そこでは繰り返し、「神などいない」ことが語られる。ニーチェの「神は死んだ」という言葉が紹介された後なら、映像はこう続くのだ。
「しかしニーチェは根本的な誤りを犯していました。神は死んだのではありません。元々いなかったのです」
今日の授業内容は『構造主義とポスト構造主義』についてだ。多分この子たちにはどうでもいい話に違いない。にもかかわらず、内職や昼寝をしようという生徒は見られなかった。
映像のボリュームを少し上げ、私は自分の席に着く。
――映像の内容には口をはさまないよう、お願いしますね。あなたがどうなっても、学校側は責任を持ちませんので。
契約の際に話をした教頭の顔を思い出した。教頭にしては随分と若い。上にあげてまとめてある長い黒髪と、細長い眼鏡の下から俺を見るナイフのような視線に、少しステレオタイプ的な女教師らしさを感じた。
三十代にしか見えなかったが……教頭なのだから、実際はもっと年齢がいっているのかもしれない。そうでないなら、随分とやり手なのだろう。余り近づきたくない人種には違いなかった。
授業は映像で行う。生徒から質問があった場合は、映像内容に沿って答える。余計なことは付け足さない。私の主な仕事は、授業中の生徒の様子を報告書に書き学校に提出すること。
これでは講師ではなく、監視役だろう。
契約内容を見てまずそう思ったのだが、『違反した場合は即日解雇とする』という文言が、全ての反論を封じるように添えられていた。

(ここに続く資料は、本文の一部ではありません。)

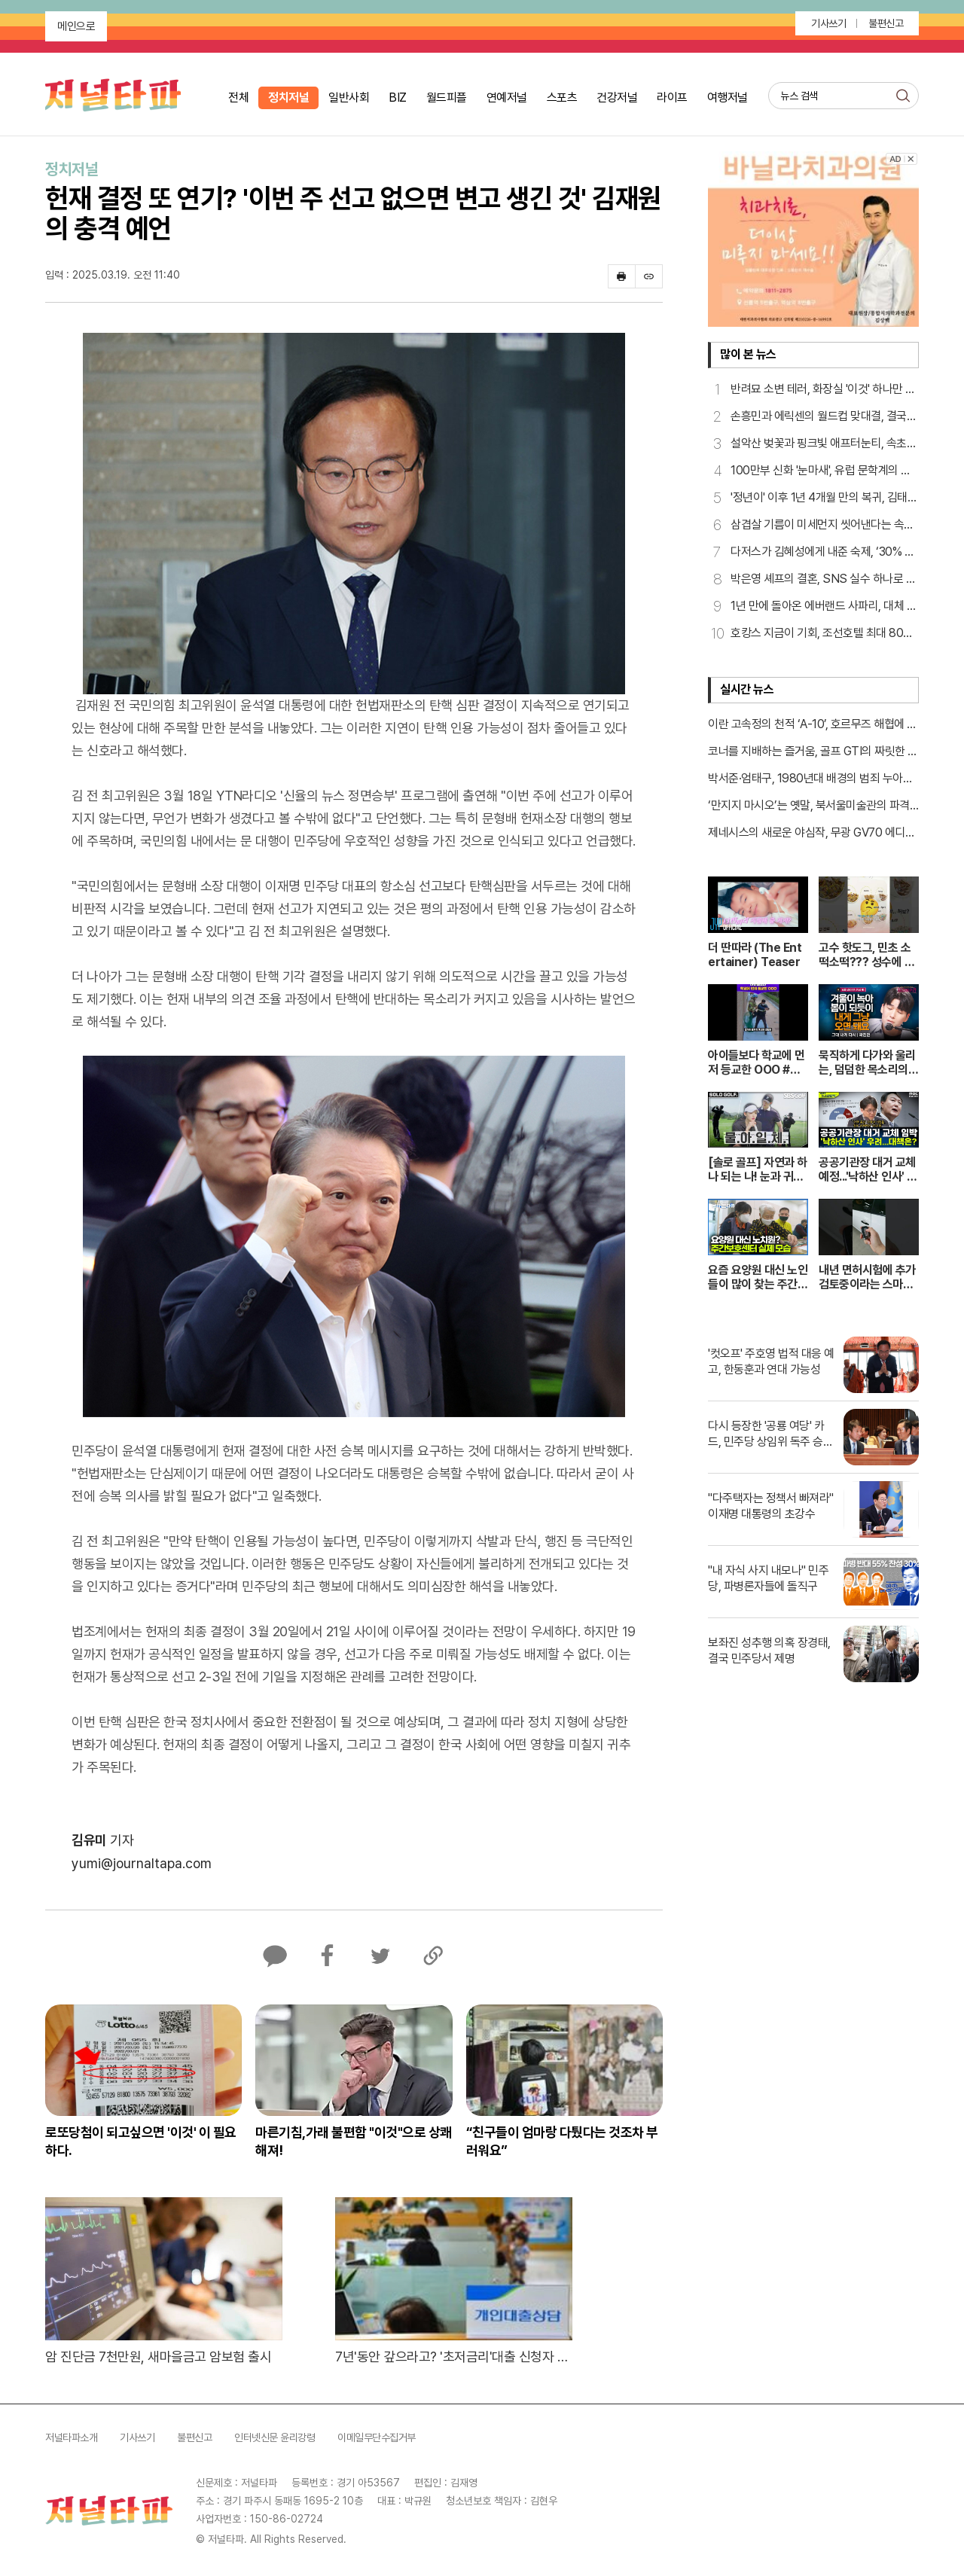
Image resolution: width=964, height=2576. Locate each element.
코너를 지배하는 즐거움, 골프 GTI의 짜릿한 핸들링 (813, 752)
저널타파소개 (71, 2437)
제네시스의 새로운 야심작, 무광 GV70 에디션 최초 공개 (811, 833)
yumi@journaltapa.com (142, 1863)
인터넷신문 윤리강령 (274, 2437)
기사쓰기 (828, 23)
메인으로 (76, 26)
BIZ (398, 97)
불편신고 (885, 23)
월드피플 (446, 97)
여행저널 (727, 97)
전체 (238, 97)
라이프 (672, 97)
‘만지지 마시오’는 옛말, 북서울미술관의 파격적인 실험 (809, 806)
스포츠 (562, 97)
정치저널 (288, 97)
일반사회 (348, 97)
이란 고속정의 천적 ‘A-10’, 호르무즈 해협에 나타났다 (812, 725)
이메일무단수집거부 (376, 2437)
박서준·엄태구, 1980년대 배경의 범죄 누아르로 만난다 (810, 779)
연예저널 (507, 97)
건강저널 (616, 97)
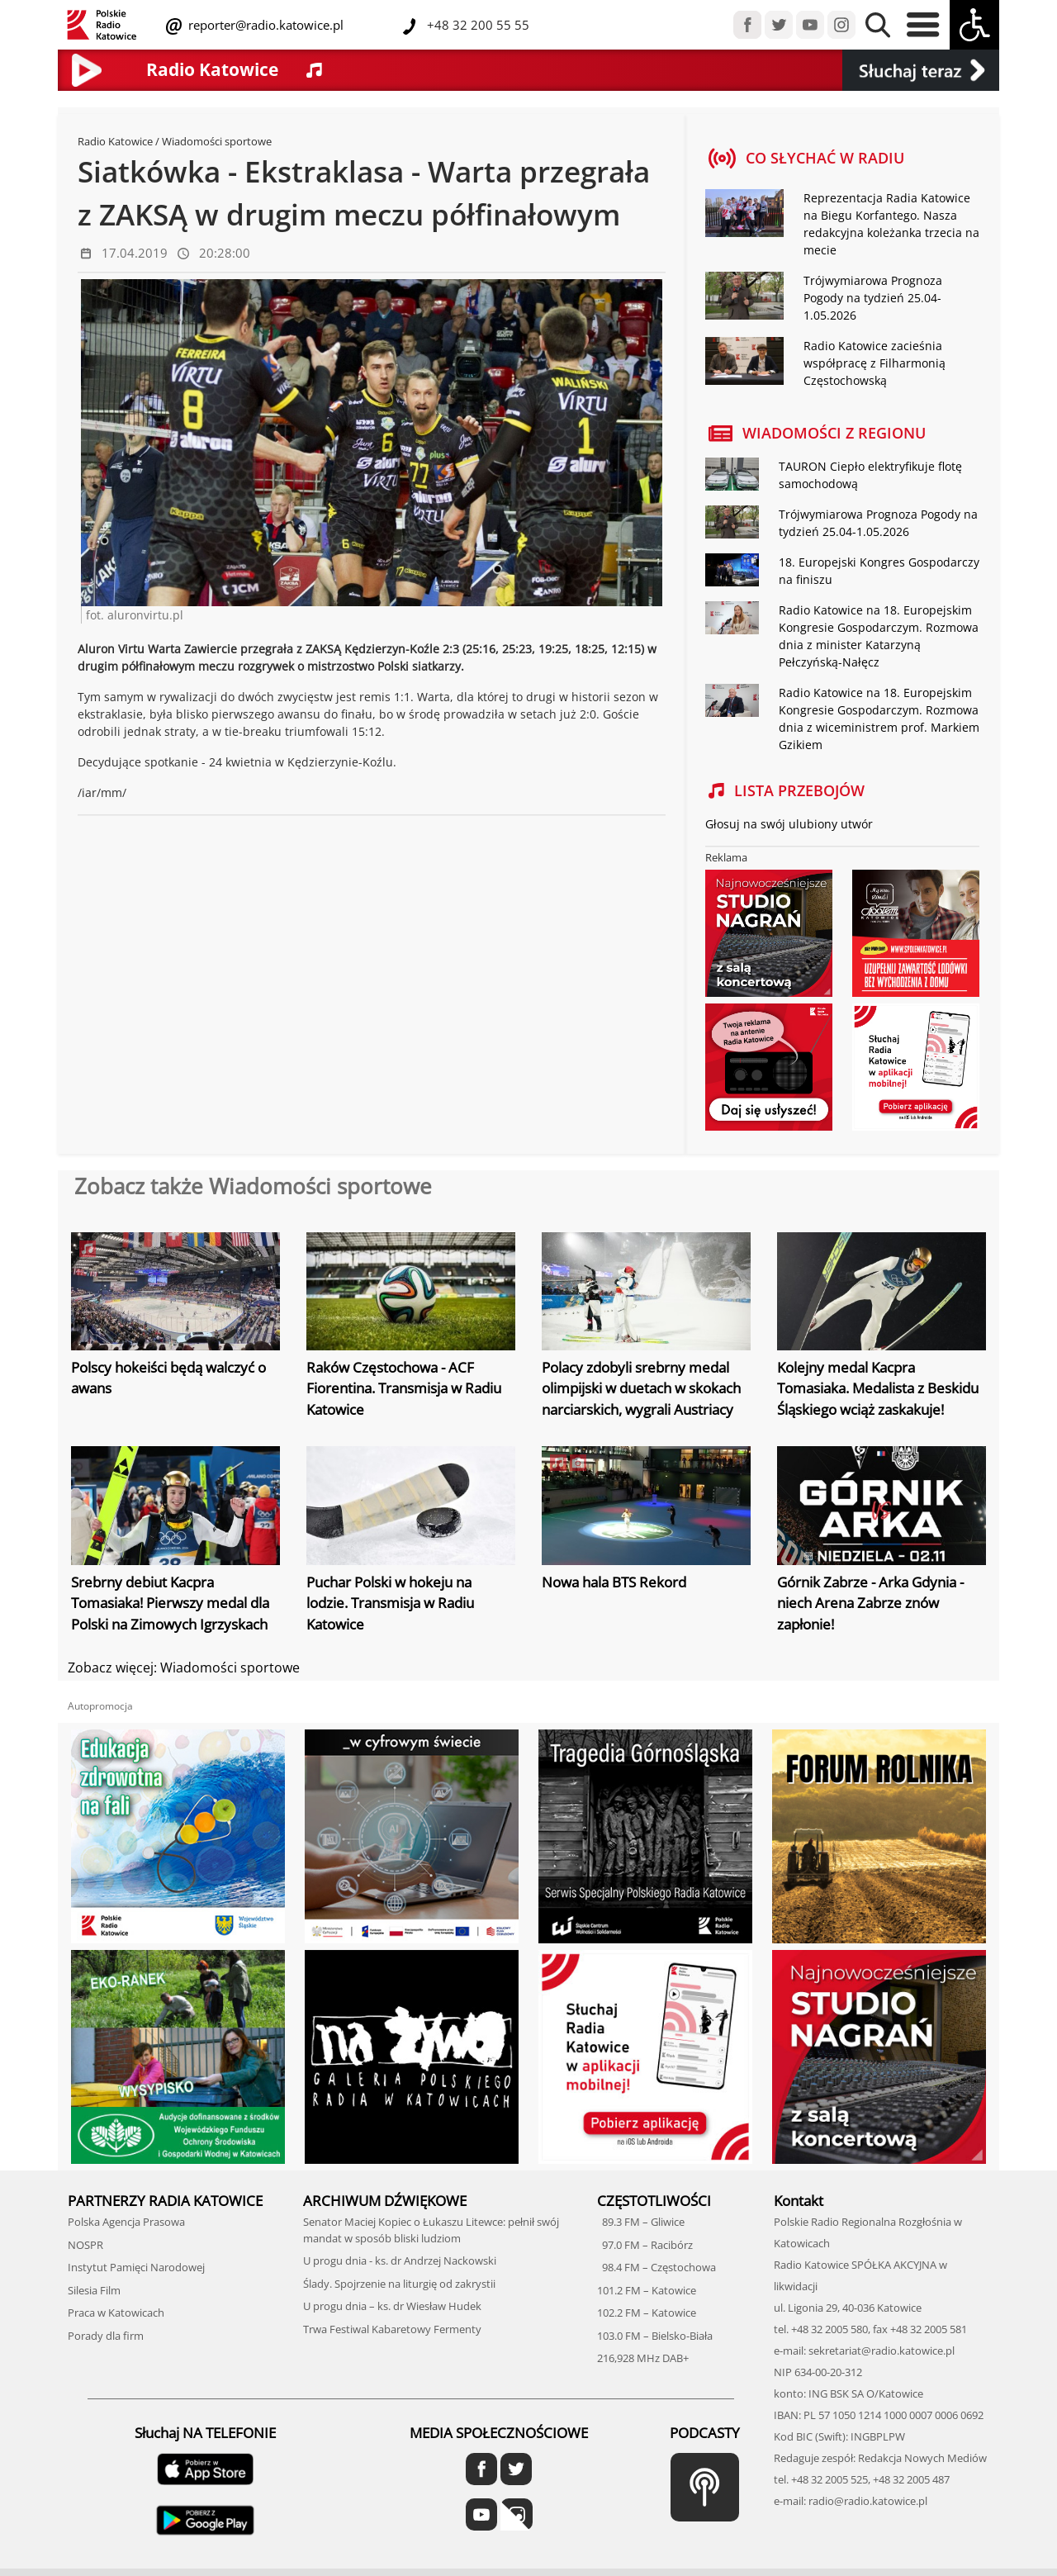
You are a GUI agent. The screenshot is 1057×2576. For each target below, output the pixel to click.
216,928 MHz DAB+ (643, 2358)
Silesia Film (94, 2290)
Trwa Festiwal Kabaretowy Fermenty (392, 2329)
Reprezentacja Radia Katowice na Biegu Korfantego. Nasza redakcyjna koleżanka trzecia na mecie (891, 224)
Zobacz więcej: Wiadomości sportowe (184, 1667)
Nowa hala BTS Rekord (614, 1582)
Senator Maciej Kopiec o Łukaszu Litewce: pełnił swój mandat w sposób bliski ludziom (431, 2230)
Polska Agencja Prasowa (126, 2221)
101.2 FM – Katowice (646, 2290)
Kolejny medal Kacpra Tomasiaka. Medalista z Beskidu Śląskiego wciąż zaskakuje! (878, 1388)
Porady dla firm (106, 2335)
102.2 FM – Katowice (646, 2312)
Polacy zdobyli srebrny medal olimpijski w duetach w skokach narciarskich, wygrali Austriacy (641, 1388)
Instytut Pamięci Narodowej (136, 2267)
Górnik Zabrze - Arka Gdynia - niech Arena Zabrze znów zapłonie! (870, 1603)
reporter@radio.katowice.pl (264, 25)
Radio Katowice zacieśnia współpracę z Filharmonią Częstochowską (874, 363)
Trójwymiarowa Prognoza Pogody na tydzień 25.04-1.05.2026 (872, 298)
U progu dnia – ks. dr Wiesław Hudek (392, 2305)
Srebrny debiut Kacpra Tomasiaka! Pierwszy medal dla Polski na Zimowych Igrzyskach (170, 1603)
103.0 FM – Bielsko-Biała (655, 2335)
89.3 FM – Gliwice (641, 2221)
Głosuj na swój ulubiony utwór (789, 824)
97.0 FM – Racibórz (645, 2244)
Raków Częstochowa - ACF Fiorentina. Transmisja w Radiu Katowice (403, 1388)
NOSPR (85, 2244)
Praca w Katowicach (116, 2312)
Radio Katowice (115, 141)
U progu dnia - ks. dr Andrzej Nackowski (399, 2260)
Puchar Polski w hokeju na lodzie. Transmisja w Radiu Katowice (390, 1603)
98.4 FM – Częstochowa (656, 2267)
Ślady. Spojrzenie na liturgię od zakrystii (399, 2283)
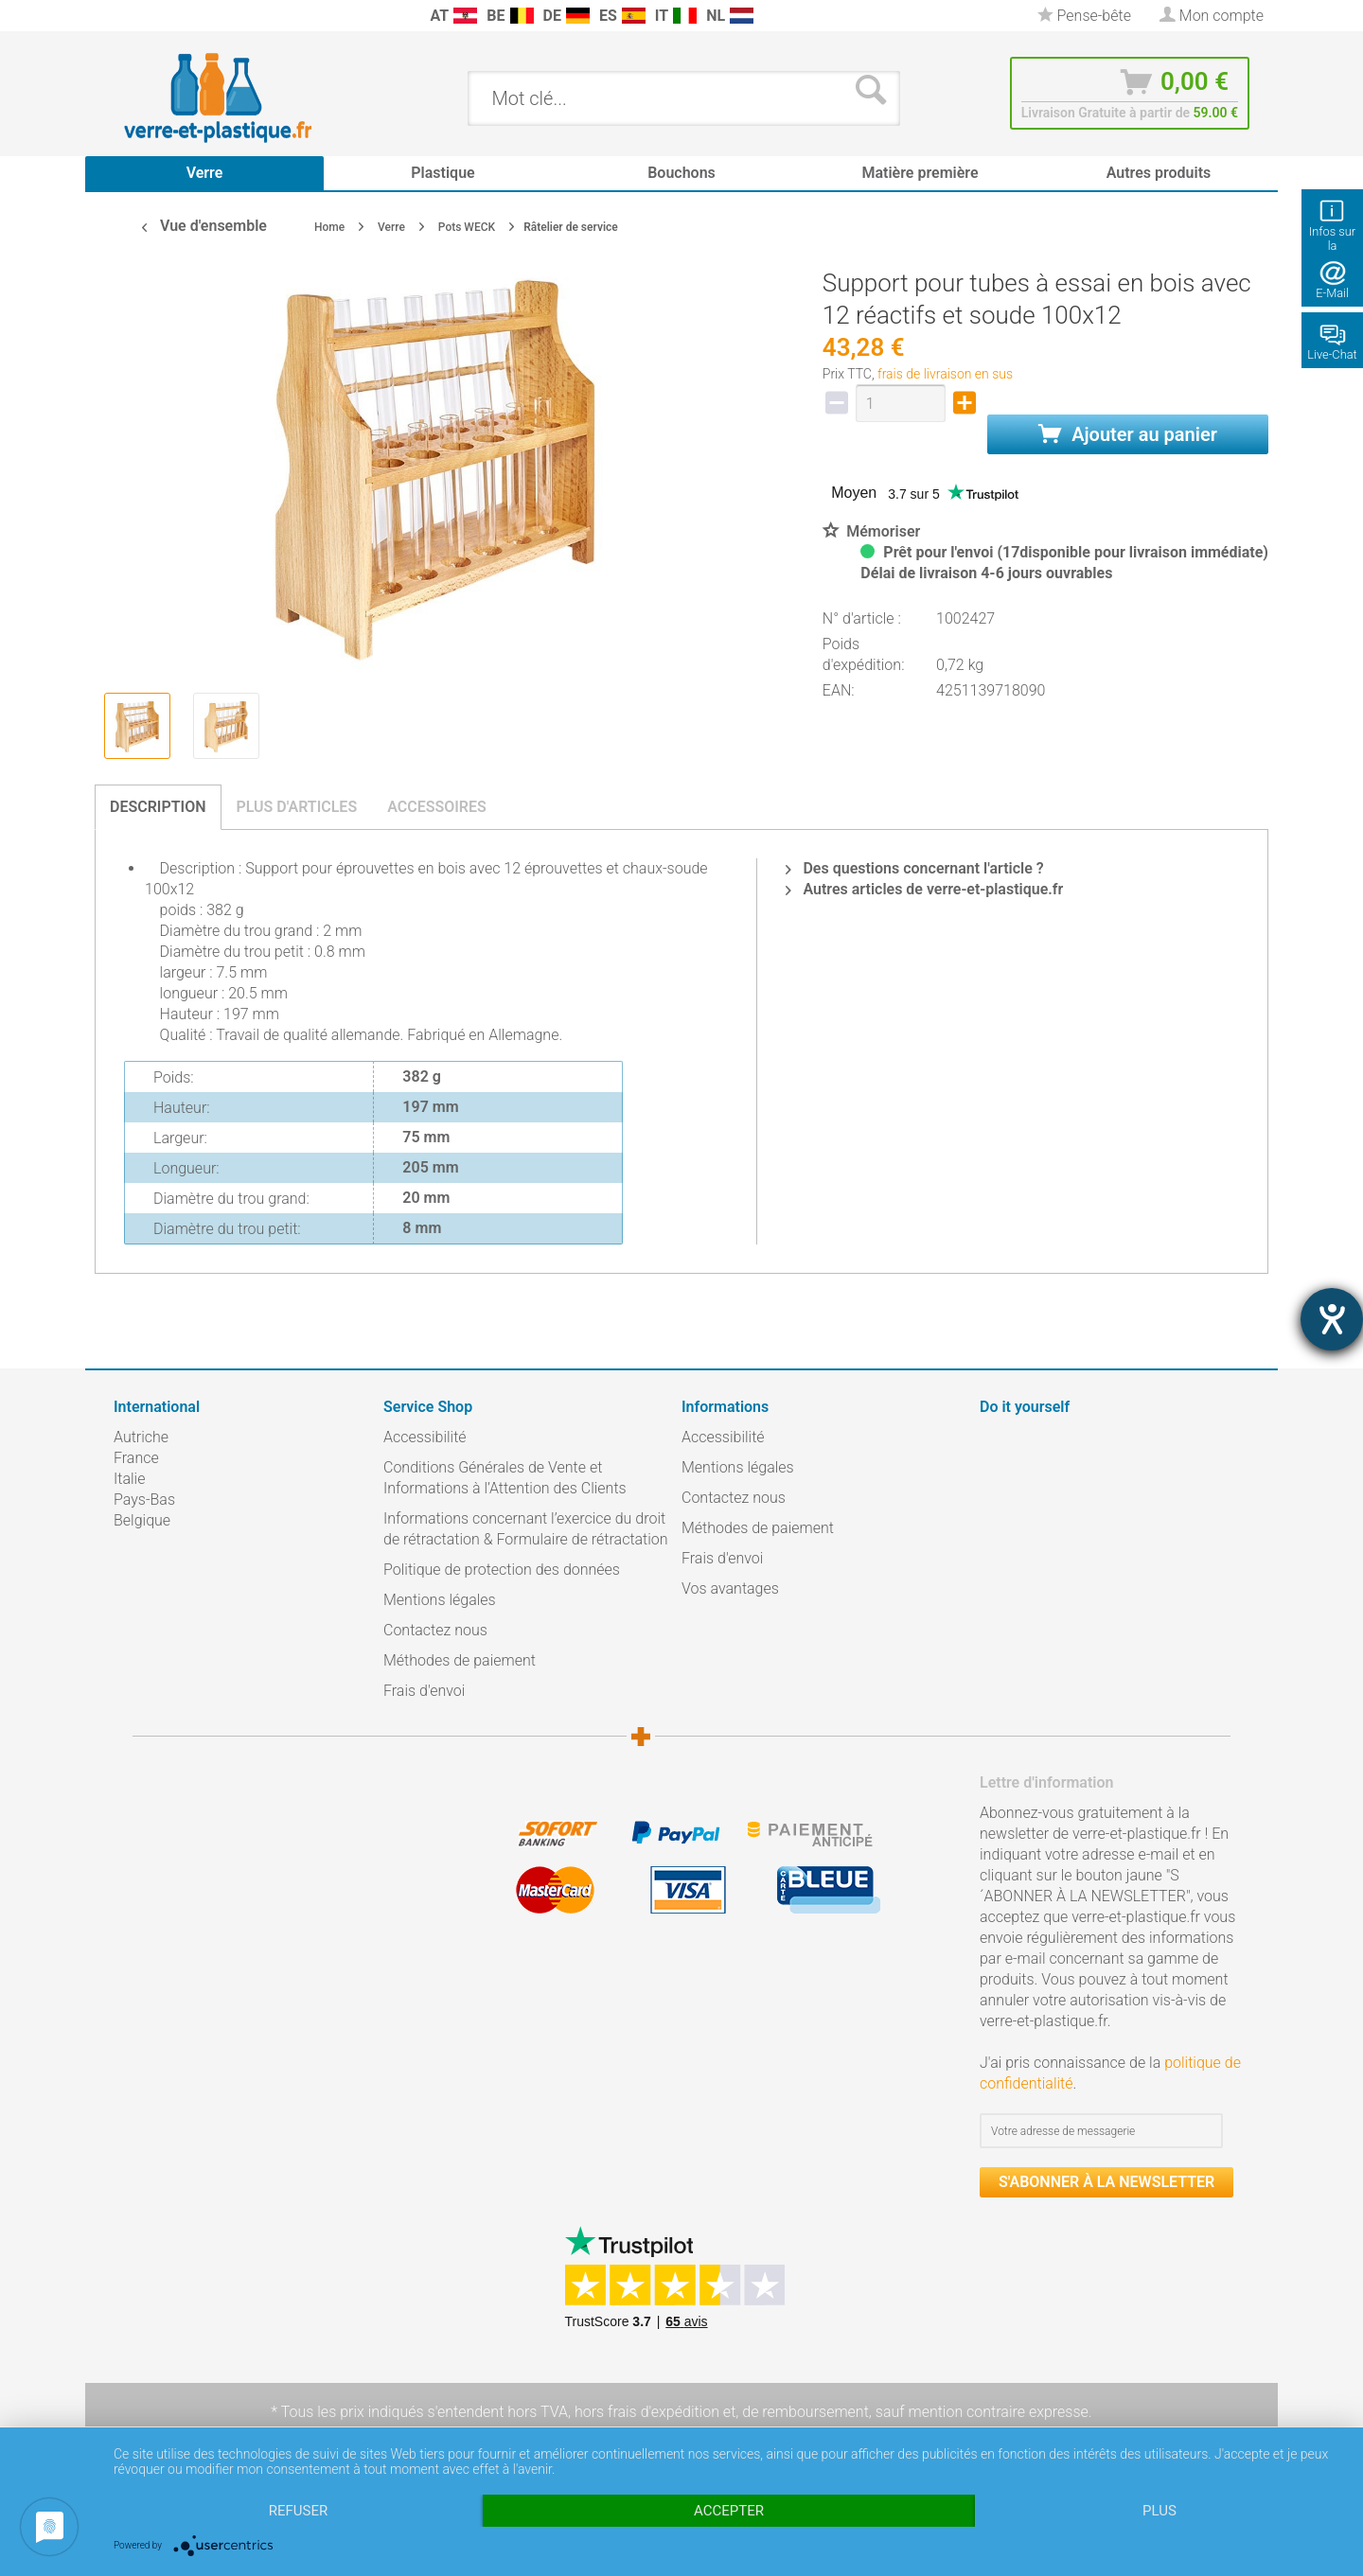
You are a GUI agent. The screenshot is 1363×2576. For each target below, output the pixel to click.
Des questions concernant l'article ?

どのみちそれを拒否するメリットは、私には無かった。非常勤講師という身分なら、このご時世、どの学校に雇われたとしても似たようなものなのだから。
世も末だな。
そう溜め息をつきつつ、意識をこの場へと戻す。
顔を上げると、一人の生徒と目が合った。
始まった映像を見ることもなく、しかし内職や昼寝をするわけでもない。どこか焦点の合っていないような目で、彼女はただ私を見ている。
ゆったりとした半袖の白いブラウス。色白の肌と、鼻筋の通った顔立ち。淡い色をした長い髪は、前髪の中央が顔にかかっており、その下から頼りなげな瞳が顔をのぞかせている。淡いピンク色の薄い唇は、うっすらと開き気味だ。
クラスの中でもほとんど目立たない、いつも無口な女の子。普段、そこにいるかどうかも意識したことがなかった彼女が、なぜか私を見ていた。
どこか居心地の悪さを感じて、私は彼女に少しの微笑みを返す。そして、自分の用事に没頭するふりをして視線を下に落とした。
あからさまに『監視している』という様子を生徒に悟られないように、映像が流れている間は自分の用事をしている素振りを見せるのが常だ。だからそうしたところで不自然ではない、はずだが……
変に思われただろうか?
しばらくの葛藤の後、少し目線を上げてみる。知波アイサは、まだ私を見続けていた。